Kurt and I were friends during the last years of his life. We would get together for lunch or dinner several times a year, generally when business or a family visit took me to New York. We’d settle in at a quiet Italian place or a subdued French bistro in midtown Manhattan and spend a couple of nice hours drinking wine, eating good food, telling stories and swapping jokes.
We enjoyed each other’s company. Kurt, not surprisingly, was funnier than I was (or am), so I got the better end of the deal.
We also discussed politics and public life in those days of George W. Bush’s America. Kurt’s insights, also not surprisingly, were sharp, penetrating and even biting. I learned a lot from him.

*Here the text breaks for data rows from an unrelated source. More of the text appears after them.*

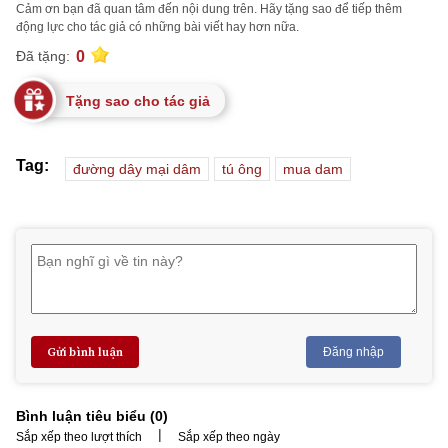
Cảm ơn bạn đã quan tâm đến nội dung trên. Hãy tặng sao để tiếp thêm
động lực cho tác giả có những bài viết hay hơn nữa.
0
Đã tặng:
Tặng sao cho tác giả
Tag:
đường dây mại dâm
tú ông
mua dam
Gửi bình luận
Đăng nhập
Bình luận tiêu biểu (
0
)
|
Sắp xếp theo lượt thích
Sắp xếp theo ngày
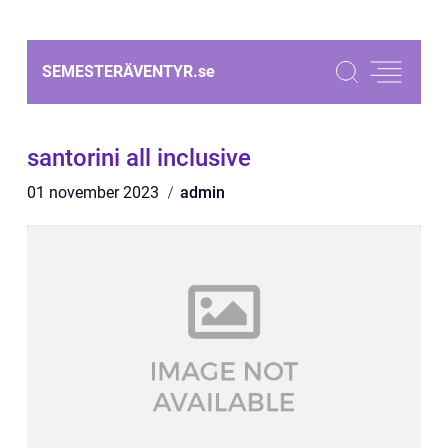
SEMESTERÄVENTYR.
se
santorini all inclusive
01 november 2023
admin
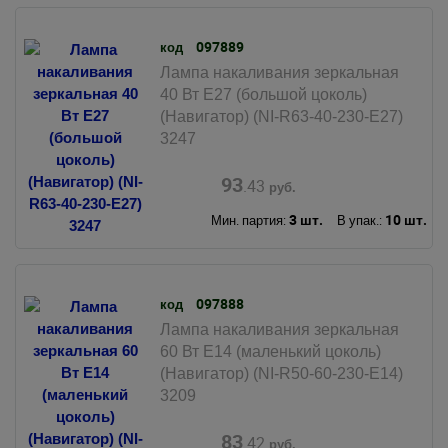
097889
код
Лампа накаливания зеркальная
40 Вт Е27 (большой цоколь)
(Навигатор) (NI-R63-40-230-E27)
3247
93
.43
руб.
3 шт.
10 шт.
Мин. партия:
В упак.:
097888
код
Лампа накаливания зеркальная
60 Вт Е14 (маленький цоколь)
(Навигатор) (NI-R50-60-230-E14)
3209
83
.42
руб.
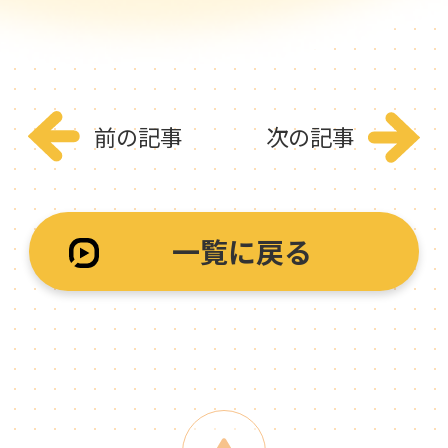
前の記事
次の記事
一覧に戻る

We didn’t talk much about personal matters. I never asked him about his childhood, about the downturn in his birth family’s fortunes during the Great Depression. I also didn’t inquire about his mother’s death – which Kurt believed was by suicide – on Mother’s Day, 1944.
Nor did I ask Kurt about his war experience, about his time as a POW when the allies bombed Dresden and he had to cart dead bodies by the hundred to mass graves. I never asked about what he saw, what he did or what was done to him. I never talked with him about how he suffered.
I regret that now.
I suspect that, if we could have talked about those things, he would have taught me even more than he did.
Dr. Mark Vonnegut, Kurt’s son, and Sidney Offit, Kurt’s best friend, told me as we researched the documentary about the ways that writing helped Kurt cope with the trauma that tormented him.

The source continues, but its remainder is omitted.